▶ What the exercise asks: Return, unchanged and with no pictures, the lines below from the very first through the one that contains "Thoracic Surgery".

(Collected data)
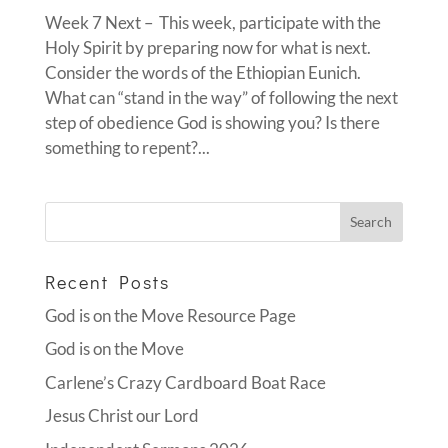
Week 7 Next – This week, participate with the
Holy Spirit by preparing now for what is next.
Consider the words of the Ethiopian Eunich.
What can “stand in the way” of following the next
step of obedience God is showing you? Is there
something to repent?...
Recent Posts
God is on the Move Resource Page
God is on the Move
Carlene’s Crazy Cardboard Boat Race
Jesus Christ our Lord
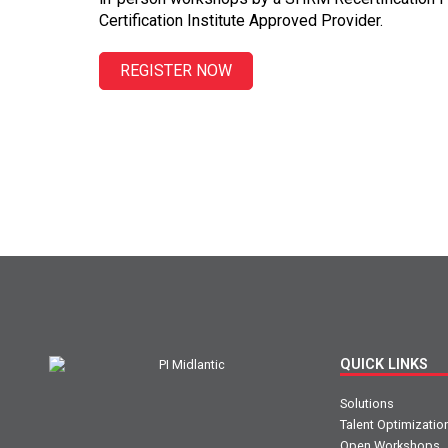
Certification Institute Approved Provider.
REGISTER NOW
QUICK LINKS
Solutions
Talent Optimizatio
Open Workshops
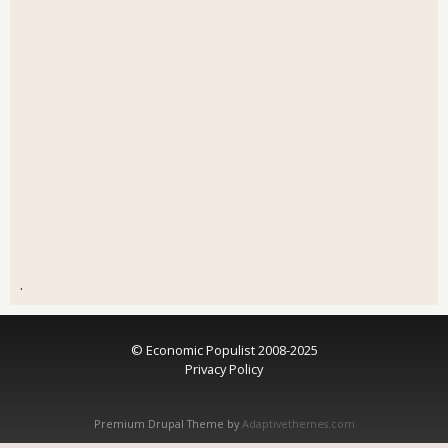
.
© Economic Populist 2008-2025
Privacy Policy
Premium Drupal Theme by
Adaptivethemes.com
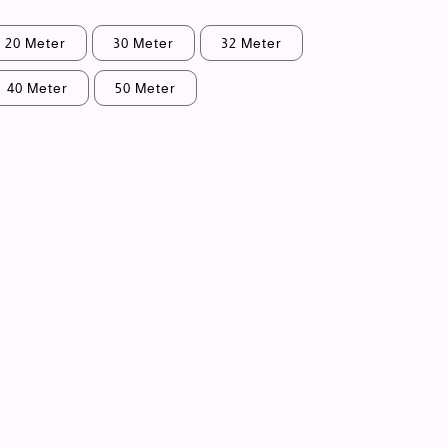
20 Meter
30 Meter
32 Meter
40 Meter
50 Meter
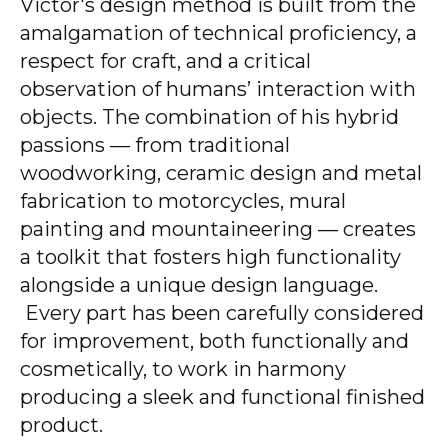
Victor's design method is built from the
amalgamation of technical proficiency, a
respect for craft, and a critical
observation of humans’ interaction with
objects. The combination of his hybrid
passions — from traditional
woodworking, ceramic design and metal
fabrication to motorcycles, mural
painting and mountaineering — creates
a toolkit that fosters high functionality
alongside a unique design language.
Every part has been carefully considered
for improvement, both functionally and
cosmetically, to work in harmony
producing a sleek and functional finished
product.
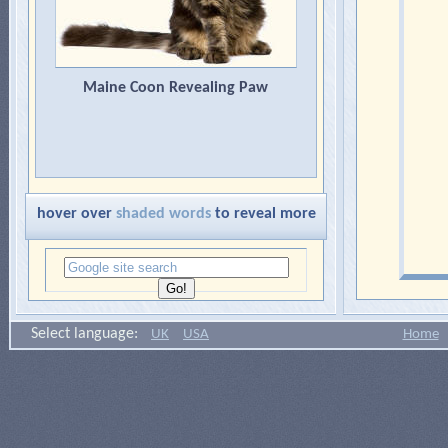
Maine Coon Revealing Paw
hover over
shaded words
to reveal more
Select language:
UK
USA
Home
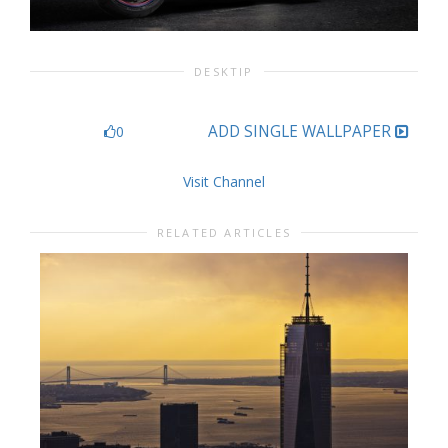
DESKTIP
ADD SINGLE WALLPAPER
0
Visit Channel
RELATED ARTICLES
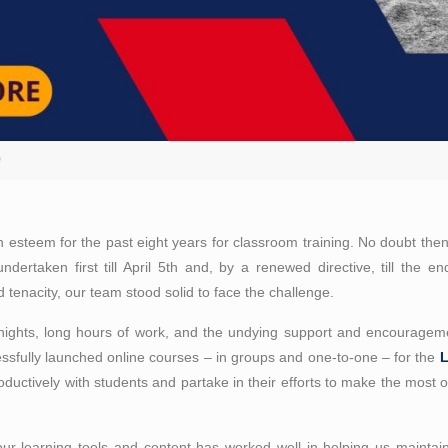
D
h esteem for the past eight years for classroom training. No doubt the
undertaken first till April 5th and, by a renewed directive, till the
and tenacity, our team stood solid to face the challenge.
nights, long hours of work, and the undying support and encouragem
sfully launched online courses – in groups and one-to-one – for the
oductively with students and partake in their efforts to make the most o
our learning tools and content has worked well in helping us maintain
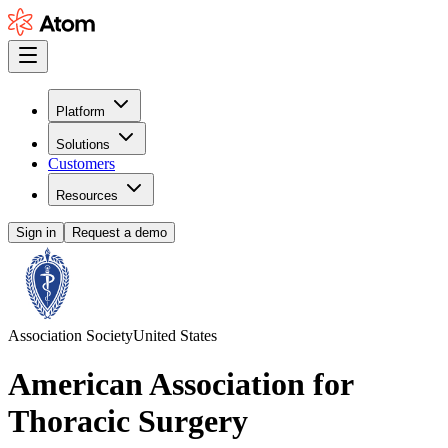
Platform
Solutions
Customers
Resources
Sign in
Request a demo
Association Society
United States
American Association for
Thoracic Surgery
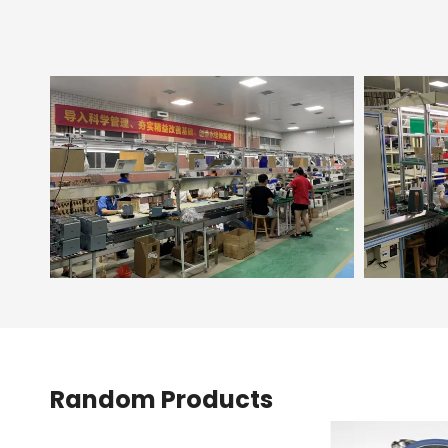
Random Products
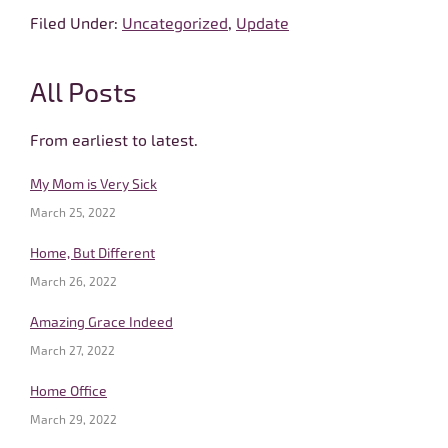
Filed Under:
Uncategorized
,
Update
Primary
All Posts
Sidebar
From earliest to latest.
My Mom is Very Sick
March 25, 2022
Home, But Different
March 26, 2022
Amazing Grace Indeed
March 27, 2022
Home Office
March 29, 2022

▶ Task solution:
Week 7 Next – This week, participate with the
Holy Spirit by preparing now for what is next.
Consider the words of the Ethiopian Eunich.
What can “stand in the way” of following the next
step of obedience God is showing you? Is there
something to repent?...
Recent Posts
God is on the Move Resource Page
God is on the Move
Carlene’s Crazy Cardboard Boat Race
Jesus Christ our Lord
Certification Institute Approved Provider.
REGISTER NOW
QUICK LINKS
Solutions
Talent Optimizatio
Open Workshops
.
© Economic Populist 2008-2025
Privacy Policy
Premium Drupal Theme by
Adaptivethemes.com
20 Meter
30 Meter
32 Meter
40 Meter
50 Meter
Victor's design method is built from the
amalgamation of technical proficiency, a
respect for craft, and a critical
observation of humans’ interaction with
objects. The combination of his hybrid
passions — from traditional
woodworking, ceramic design and metal
fabrication to motorcycles, mural
painting and mountaineering — creates
a toolkit that fosters high functionality
alongside a unique design language.
Every part has been carefully considered
for improvement, both functionally and
cosmetically, to work in harmony
producing a sleek and functional finished
product.
Maine Coon Revealing Paw
hover over
shaded words
to reveal more
Select language:
UK
USA
Home
DESKTIP
ADD SINGLE WALLPAPER
0
Visit Channel
RELATED ARTICLES
D
h esteem for the past eight years for classroom training. No doubt the
undertaken first till April 5th and, by a renewed directive, till the
and tenacity, our team stood solid to face the challenge.
nights, long hours of work, and the undying support and encouragem
sfully launched online courses – in groups and one-to-one – for the
oductively with students and partake in their efforts to make the most o
our learning tools and content has worked well in helping us maintain
Platform
Solutions
Customers
Resources
Sign in
Request a demo
Association Society
United States
American Association for
Thoracic Surgery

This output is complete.